=== Begin Enclosure ===

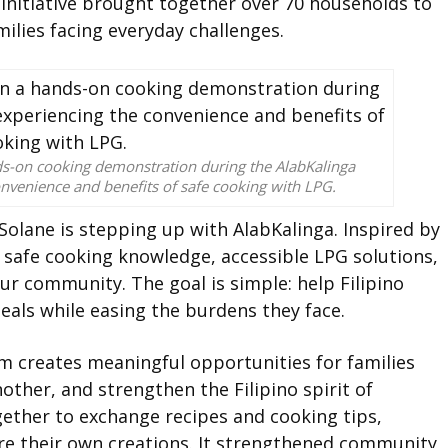
 initiative brought together over 70 households to
ilies facing everyday challenges.
nds-on cooking demonstration during the AlabKalinga
nvenience and benefits of safe cooking with LPG.
Solane is stepping up with AlabKalinga. Inspired by
s safe cooking knowledge, accessible LPG solutions,
our community. The goal is simple: help Filipino
als while easing the burdens they face.
 creates meaningful opportunities for families
ther, and strengthen the Filipino spirit of
ether to exchange recipes and cooking tips,
re their own creations. It strengthened community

=== End Enclosure ===

Exercise directions
Leave the pictures out, and restate exactly the lines from the start of the records through the one that contains "creates meaningful opportunities".

Written solution
 initiative brought together over 70 households to
ilies facing everyday challenges.
nds-on cooking demonstration during the AlabKalinga
nvenience and benefits of safe cooking with LPG.
Solane is stepping up with AlabKalinga. Inspired by
s safe cooking knowledge, accessible LPG solutions,
our community. The goal is simple: help Filipino
als while easing the burdens they face.
 creates meaningful opportunities for families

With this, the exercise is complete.